The new regulations that seek to make non-state employment more attractive include tax cuts, more flexible rules for housing rentals, authorization to sell goods and services to state companies or institutions, and permission to hire workers for any of the 181 authorized self-employment trades and activities.
The ability to hire other workers turns the cuentapropistas into small businesses, Pérez and Vidal say, noting that two of the limitations on growth include the lack of authorization for “the creation of small and medium-sized businesses that can be incorporated into national production on a larger scale, or that can generate products and services for export.”
Another obstacle is the lack of a wholesale market for necessary supplies and inputs, something that will be hard to resolve in the short term given the country’s precarious economic and financial situation. An opening to microcredit with international cooperation, however, would facilitate an inflow of foreign exchange enabling the new micro-enterprise owners to import supplies, the two economists say.
According to Pérez and Vidal, the biggest complication is the low rate of economic growth, which along with the huge increase in unemployed workers makes it difficult to imagine that demand for goods and services on the part of families and state enterprises will rise to the level needed to keep such a large number of self-employed people in business.
Self-employment was introduced in Cuba for some 150 occupations in 1993, at the height of the economic crisis that hit the country in the wake of the collapse of the Soviet Union and East European socialist bloc. It was expanded last year when the government announced massive lay-offs of public employees, which were to potentially affect one million people by the end of 2011.
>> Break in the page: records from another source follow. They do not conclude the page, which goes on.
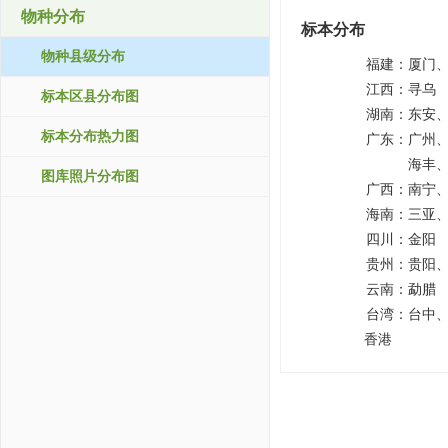
物种分布
标本分布
物种县级分布
福建：
厦门
江西：
寻乌
标本区县分布图
湖南：
东安
标本分布热力图
广东：
广州
海丰
图库照片分布图
广西：
南宁
海南：
三亚
四川：
金阳
贵州：
贵阳
云南：
勐腊
台湾：
台中
香港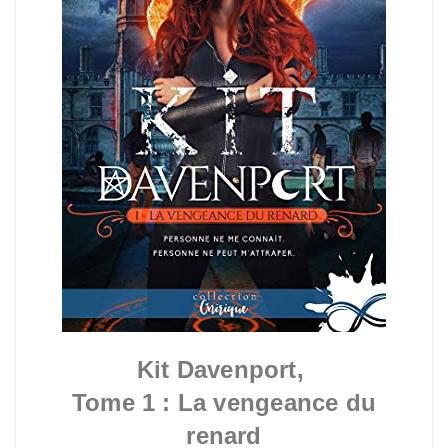
Kit Davenport,
Tome 1 :
La vengeance du
renard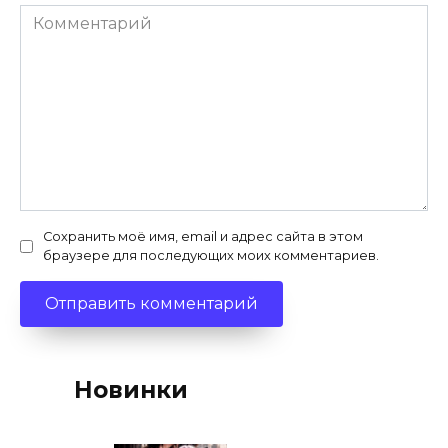
Комментарий
Сохранить моё имя, email и адрес сайта в этом
браузере для последующих моих комментариев.
Новинки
But the government has slowed down the pace of the reforms, to make them less traumatic. Prior to the slashing of the public payroll, the government employed more than 80 percent of the workforce in Cuba.
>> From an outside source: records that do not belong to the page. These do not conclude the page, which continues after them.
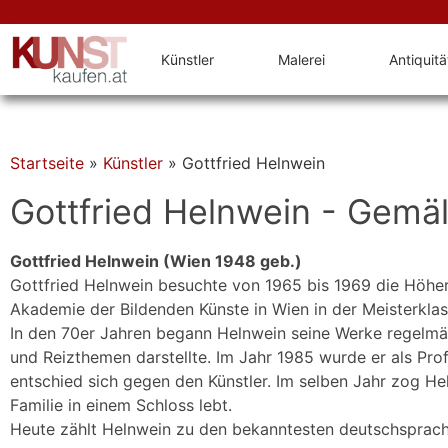
Künstler
Malerei
Antiquit
Startseite
»
Künstler
»
Gottfried Helnwein
Gottfried Helnwein - Gemäl
Gottfried Helnwein (Wien 1948 geb.)
Gottfried Helnwein besuchte von 1965 bis 1969 die Höher
Akademie der Bildenden Künste in Wien in der Meisterkla
In den 70er Jahren begann Helnwein seine Werke regelmäßi
und Reizthemen darstellte. Im Jahr 1985 wurde er als Pro
entschied sich gegen den Künstler. Im selben Jahr zog He
Familie in einem Schloss lebt.
Heute zählt Helnwein zu den bekanntesten deutschsprachi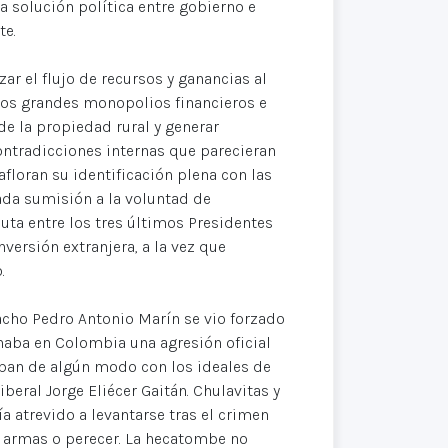
 solución política entre gobierno e
te.
ar el flujo de recursos y ganancias al
 los grandes monopolios financieros e
de la propiedad rural y generar
ontradicciones internas que parecieran
afloran su identificación plena con las
rada sumisión a la voluntad de
puta entre los tres últimos Presidentes
versión extranjera, a la vez que
.
acho Pedro Antonio Marín se vio forzado
enaba en Colombia una agresión oficial
caban de algún modo con los ideales de
beral Jorge Eliécer Gaitán. Chulavitas y
 atrevido a levantarse tras el crimen
en armas o perecer. La hecatombe no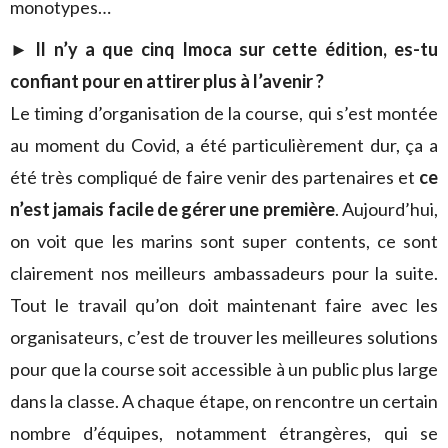
monotypes…
►
Il n’y a que cinq Imoca sur cette édition, es-tu
confiant pour en attirer plus à l’avenir ?
Le timing d’organisation de la course, qui s’est montée
au moment du Covid, a été particulièrement dur, ça a
été très compliqué de faire venir des partenaires et
ce
n’est jamais facile de gérer une première
. Aujourd’hui,
on voit que les marins sont super contents, ce sont
clairement nos meilleurs ambassadeurs pour la suite.
Tout le travail qu’on doit maintenant faire avec les
organisateurs, c’est de trouver les meilleures solutions
pour que la course soit accessible à un public plus large
dans la classe. A chaque étape, on rencontre un certain
nombre d’équipes, notamment étrangères, qui se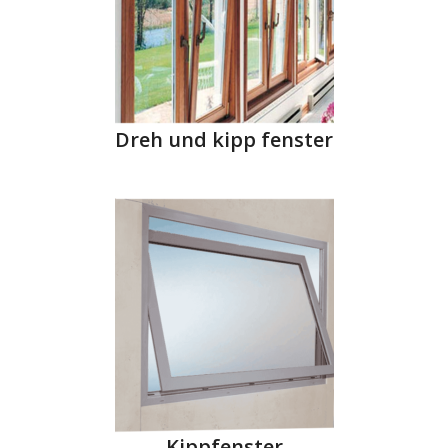
Dreh und kipp fenster
Kippfenster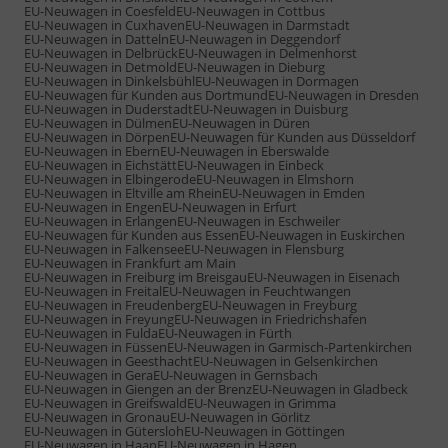
EU-Neuwagen in Coesfeld
EU-Neuwagen in Cottbus
EU-Neuwagen in Cuxhaven
EU-Neuwagen in Darmstadt
EU-Neuwagen in Datteln
EU-Neuwagen in Deggendorf
EU-Neuwagen in Delbrück
EU-Neuwagen in Delmenhorst
EU-Neuwagen in Detmold
EU-Neuwagen in Dieburg
EU-Neuwagen in Dinkelsbühl
EU-Neuwagen in Dormagen
EU-Neuwagen für Kunden aus Dortmund
EU-Neuwagen in Dresden
EU-Neuwagen in Duderstadt
EU-Neuwagen in Duisburg
EU-Neuwagen in Dülmen
EU-Neuwagen in Düren
EU-Neuwagen in Dörpen
EU-Neuwagen für Kunden aus Düsseldorf
EU-Neuwagen in Ebern
EU-Neuwagen in Eberswalde
EU-Neuwagen in Eichstätt
EU-Neuwagen in Einbeck
EU-Neuwagen in Elbingerode
EU-Neuwagen in Elmshorn
EU-Neuwagen in Eltville am Rhein
EU-Neuwagen in Emden
EU-Neuwagen in Engen
EU-Neuwagen in Erfurt
EU-Neuwagen in Erlangen
EU-Neuwagen in Eschweiler
EU-Neuwagen für Kunden aus Essen
EU-Neuwagen in Euskirchen
EU-Neuwagen in Falkensee
EU-Neuwagen in Flensburg
EU-Neuwagen in Frankfurt am Main
EU-Neuwagen in Freiburg im Breisgau
EU-Neuwagen in Eisenach
EU-Neuwagen in Freital
EU-Neuwagen in Feuchtwangen
EU-Neuwagen in Freudenberg
EU-Neuwagen in Freyburg
EU-Neuwagen in Freyung
EU-Neuwagen in Friedrichshafen
EU-Neuwagen in Fulda
EU-Neuwagen in Fürth
EU-Neuwagen in Füssen
EU-Neuwagen in Garmisch-Partenkirchen
EU-Neuwagen in Geesthacht
EU-Neuwagen in Gelsenkirchen
EU-Neuwagen in Gera
EU-Neuwagen in Gernsbach
EU-Neuwagen in Giengen an der Brenz
EU-Neuwagen in Gladbeck
EU-Neuwagen in Greifswald
EU-Neuwagen in Grimma
EU-Neuwagen in Gronau
EU-Neuwagen in Görlitz
EU-Neuwagen in Gütersloh
EU-Neuwagen in Göttingen
EU-Neuwagen in Haan
EU-Neuwagen in Hagen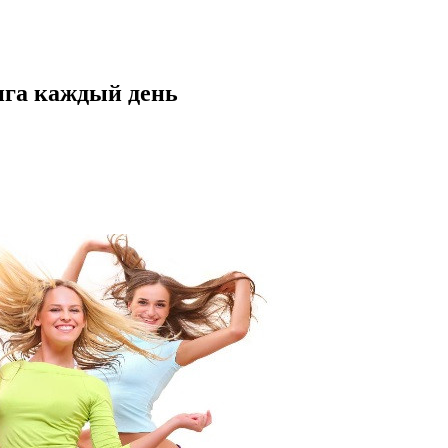
нга каждый день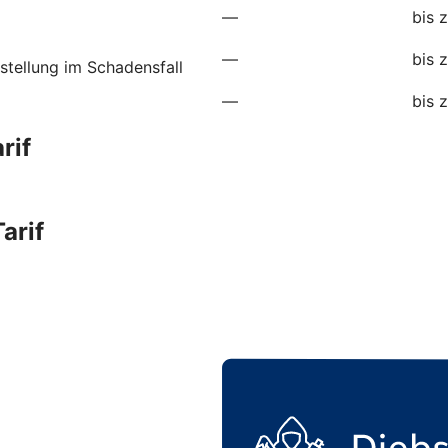
—
bis 
—
bis 
stellung im Schadensfall
—
bis 
rif
arif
Interesting article. The statement “the financial system has liquidity problems” might indicate that the Cuban government has an incorrect understanding of the nature of money.
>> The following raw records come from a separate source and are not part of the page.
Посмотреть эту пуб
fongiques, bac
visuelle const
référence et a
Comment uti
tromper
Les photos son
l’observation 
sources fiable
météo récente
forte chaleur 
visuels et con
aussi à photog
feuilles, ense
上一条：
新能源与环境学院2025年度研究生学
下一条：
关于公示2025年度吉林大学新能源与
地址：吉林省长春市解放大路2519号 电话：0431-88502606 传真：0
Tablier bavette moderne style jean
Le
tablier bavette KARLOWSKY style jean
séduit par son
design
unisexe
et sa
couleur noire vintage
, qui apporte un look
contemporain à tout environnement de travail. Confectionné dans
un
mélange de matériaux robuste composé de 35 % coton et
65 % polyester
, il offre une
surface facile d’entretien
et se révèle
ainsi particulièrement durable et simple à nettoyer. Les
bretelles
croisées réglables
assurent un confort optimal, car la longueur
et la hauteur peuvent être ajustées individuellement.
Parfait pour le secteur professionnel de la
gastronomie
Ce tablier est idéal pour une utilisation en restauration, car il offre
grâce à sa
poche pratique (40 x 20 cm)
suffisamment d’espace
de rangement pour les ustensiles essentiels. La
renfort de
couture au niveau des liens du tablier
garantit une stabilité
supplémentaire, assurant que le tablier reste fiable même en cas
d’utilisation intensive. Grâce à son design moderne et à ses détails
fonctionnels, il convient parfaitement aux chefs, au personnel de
Money should not be looked at as a thing with intrinsic value. Its only true value is representational; that is, it represents the productive labor and genius latent in the economy. Since the people need jobs, this means their labor and genius are available for production. The Cuban banking system therefore–which I suppose is state owned–can simply create new investment money (usually called “capital”) as non-interest bearing loans.
The extensions of these loans would need to be compensated by one-time credit generation and repayment monitoring fees, because such credit extension is productive work that creates value. But interest should not be charged, for this is how capitalist banks feed on society and bleed the workers unmercifully.
Money under socialist state power as investment credit should be a tool generated and used for productive activity. There is no objective reason why a “problem of liquidity” should exist in Revolutionary Cuba. Nor is there any reason why anyone should ever be without work.